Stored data

# # # # #

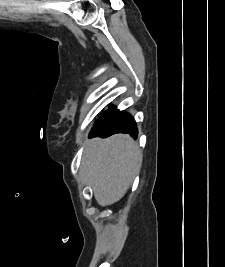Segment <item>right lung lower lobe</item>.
Here are the masks:
<instances>
[{
	"label": "right lung lower lobe",
	"mask_w": 225,
	"mask_h": 267,
	"mask_svg": "<svg viewBox=\"0 0 225 267\" xmlns=\"http://www.w3.org/2000/svg\"><path fill=\"white\" fill-rule=\"evenodd\" d=\"M116 133H127L136 139L138 130L134 118L129 113L111 107L96 121L89 137L106 138Z\"/></svg>",
	"instance_id": "obj_1"
}]
</instances>
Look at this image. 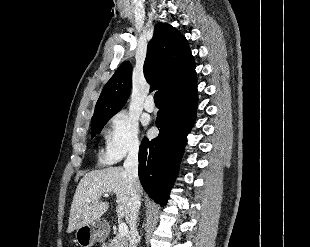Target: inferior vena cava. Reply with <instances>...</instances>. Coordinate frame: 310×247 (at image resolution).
I'll return each mask as SVG.
<instances>
[{"instance_id": "602c4592", "label": "inferior vena cava", "mask_w": 310, "mask_h": 247, "mask_svg": "<svg viewBox=\"0 0 310 247\" xmlns=\"http://www.w3.org/2000/svg\"><path fill=\"white\" fill-rule=\"evenodd\" d=\"M138 147L132 148L124 162L125 172L129 179L130 185V214L128 216V224L130 226L129 247H137L139 234L137 231V218L140 209V182L138 178Z\"/></svg>"}]
</instances>
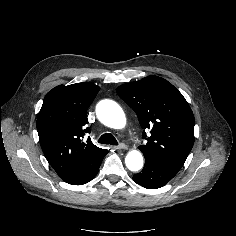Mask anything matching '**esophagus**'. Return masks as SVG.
I'll use <instances>...</instances> for the list:
<instances>
[{
    "mask_svg": "<svg viewBox=\"0 0 236 236\" xmlns=\"http://www.w3.org/2000/svg\"><path fill=\"white\" fill-rule=\"evenodd\" d=\"M117 150H122V149H128V146L125 145L124 143L119 144L118 146L115 147Z\"/></svg>",
    "mask_w": 236,
    "mask_h": 236,
    "instance_id": "1",
    "label": "esophagus"
}]
</instances>
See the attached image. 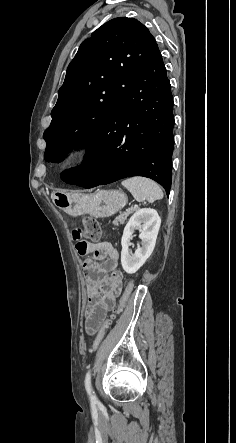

# # # # #

What you are asked to do
Once you find the line that contains "Mask anything matching", reproduce it and every line after it through the end of the entries above, exactly as written, with no pictures.

Solution to the exercise
Mask anything matching '**esophagus**'. Return masks as SVG.
I'll use <instances>...</instances> for the list:
<instances>
[{
    "mask_svg": "<svg viewBox=\"0 0 236 236\" xmlns=\"http://www.w3.org/2000/svg\"><path fill=\"white\" fill-rule=\"evenodd\" d=\"M117 150H122V149H128V146L125 145L124 143L119 144L118 146L115 147Z\"/></svg>",
    "mask_w": 236,
    "mask_h": 236,
    "instance_id": "1",
    "label": "esophagus"
}]
</instances>
See the attached image. 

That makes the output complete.